Zachciało mi się dziś pizzy, Bartkowi także:) Pomagał mi robić ciasto i kładł dodatki:) Dodam, że Barti ma dopiero 2 lata i 3 miesiące. Ale zawsze mogę na Niego liczyć, gdy gotuję. Kochany Syncio :)
Pizza bardziej podoba mi się w wersji surowej-jest taka bardziej żywa kolorystycznie.

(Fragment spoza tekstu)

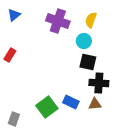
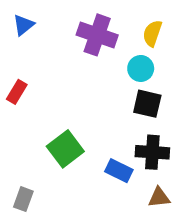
black cross: (99, 83) -> (152, 152), moved
brown triangle: (95, 104) -> (159, 197), moved
green square: (47, 107) -> (65, 149), moved

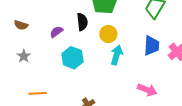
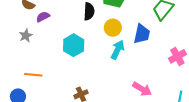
purple semicircle: (56, 32) -> (43, 17), moved
blue trapezoid: (152, 46) -> (142, 34), moved

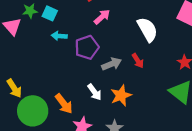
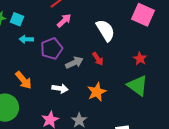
white arrow: (94, 92) -> (60, 88), turned -42
orange star: (121, 95) -> (97, 92), moved
orange arrow: (64, 104) -> (24, 80), moved

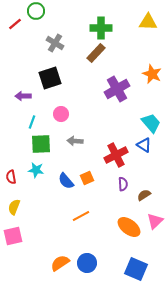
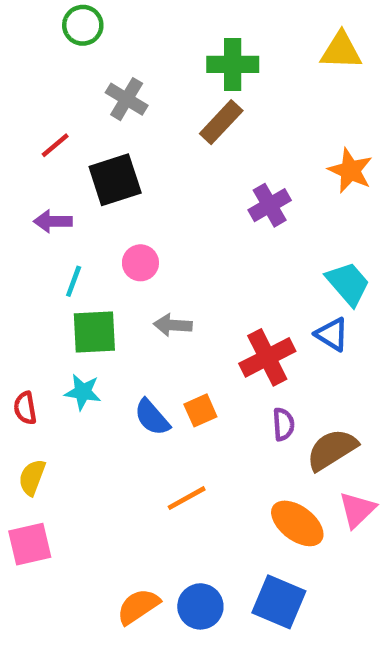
red line: (15, 24) -> (55, 145), moved
purple cross: (117, 89) -> (270, 205), size x0.7
brown semicircle: (144, 195) -> (332, 450), size x1.6
blue square: (136, 269) -> (279, 602), moved

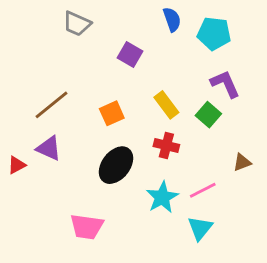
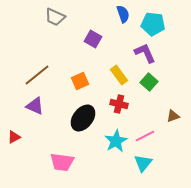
purple L-shape: (225, 84) -> (145, 53), moved
red triangle: (17, 165) -> (14, 137), moved

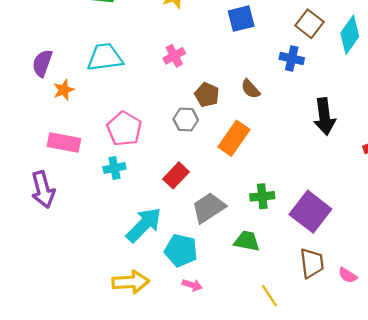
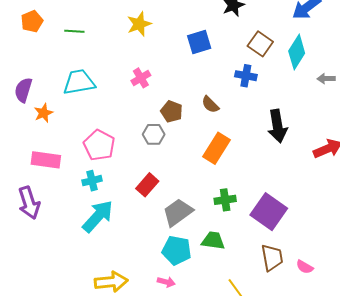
orange rectangle: (234, 138) -> (217, 148), moved
cyan arrow: (144, 225) -> (98, 216), moved
cyan pentagon: (181, 250) -> (177, 250), moved

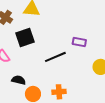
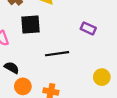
purple rectangle: (79, 42) -> (88, 28), moved

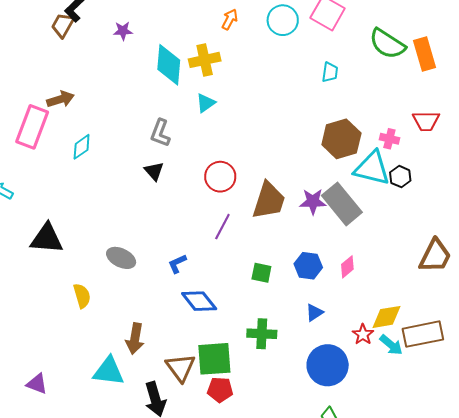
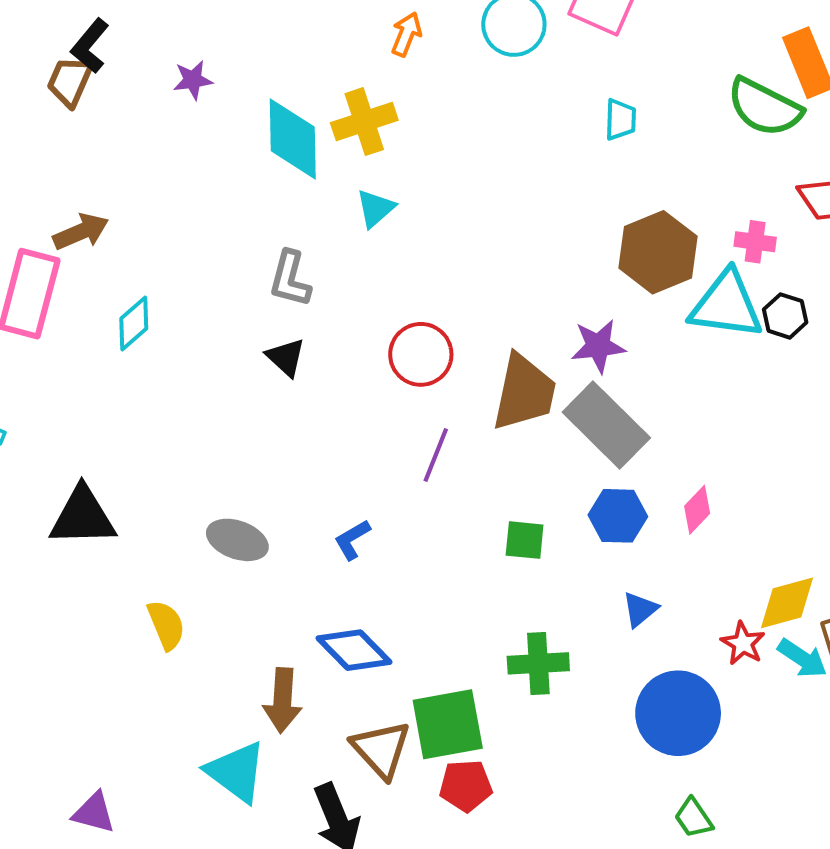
green semicircle: (387, 44) -> (765, 107), moved
purple star: (313, 202) -> (598, 346), moved
gray rectangle: (342, 204) -> (606, 425), moved
blue diamond: (199, 301) -> (354, 650), moved
cyan triangle: (109, 371) -> (236, 772), turned 36

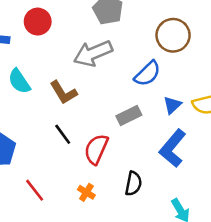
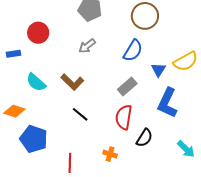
gray arrow: (93, 53) -> (87, 46), size x0.6
red semicircle: (96, 149) -> (124, 117), moved
black semicircle: (133, 184) -> (144, 138), turned 36
red line: (35, 190) -> (70, 163), turned 54

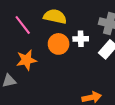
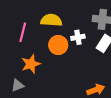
pink line: (23, 25) -> (23, 32), turned 60

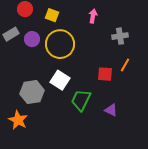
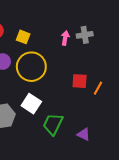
gray cross: (120, 36) -> (85, 35), moved
red square: (105, 74) -> (80, 81), moved

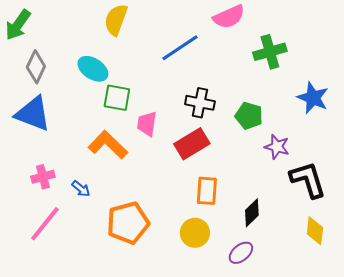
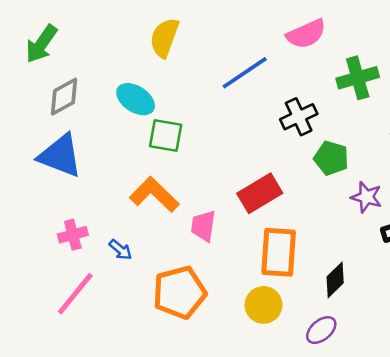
gray diamond: (36, 67) -> (64, 97), turned 36
black cross: (200, 103) -> (299, 117), moved, turned -36
pink trapezoid: (147, 124) -> (203, 226), moved
orange rectangle: (207, 191) -> (279, 252), size x1.4

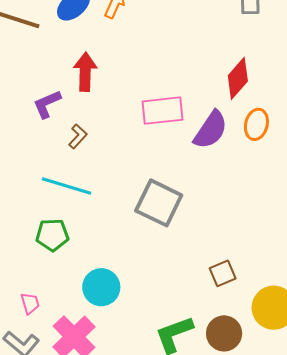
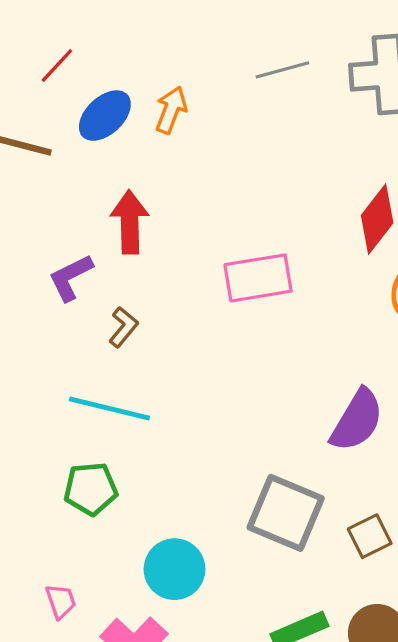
purple semicircle: (211, 130) -> (357, 420), moved
gray square: (159, 203) -> (286, 513), moved

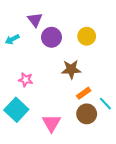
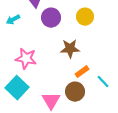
pink star: (26, 80) -> (26, 59), size x1.5
brown circle: (87, 114) -> (75, 92), moved

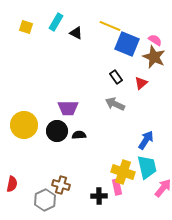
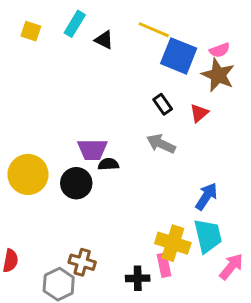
pink semicircle: (155, 40) -> (220, 50), turned 128
black semicircle: (79, 135) -> (108, 164), moved

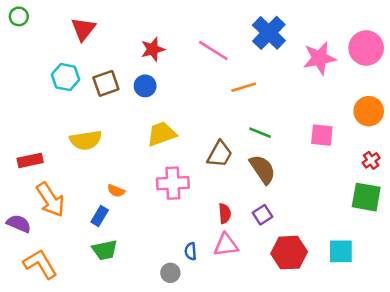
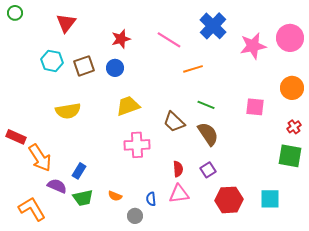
brown trapezoid: (220, 154) -> (174, 122), turned 105
red rectangle: (30, 160) -> (16, 137), moved, turned 36
orange semicircle: (116, 191) -> (115, 196), moved
purple semicircle: (19, 224) -> (57, 186), moved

A teraz przepis na ciasto:
400g mąki,220ml prawie gorącej wody, płaska łyżeczka soli, szczypta cukru, 2łyżki oliwy, 5dag drożdży
Do miski wsypujemy mąkę, sól, cukier, rozdrobnione drożdże-mixujemy z wodą do momentu, aż zrobi się kula. Póżniej zagniatamy do czasu, aż ciasto zrobi się sprężyste. Miskę smarujemy oliwą i wykładamy do niej ciasto-odstawiamy na godzinkę.Wykładamy na blaszkę i układamy dodatki. Wedle uznania i upodobania:)
Smacznego:)
2 komentarze:
Wygląda rewelacyjnie :)
Jej kobito. Zgłodniałam przez Ciebie a jest po 22 wrrrrr.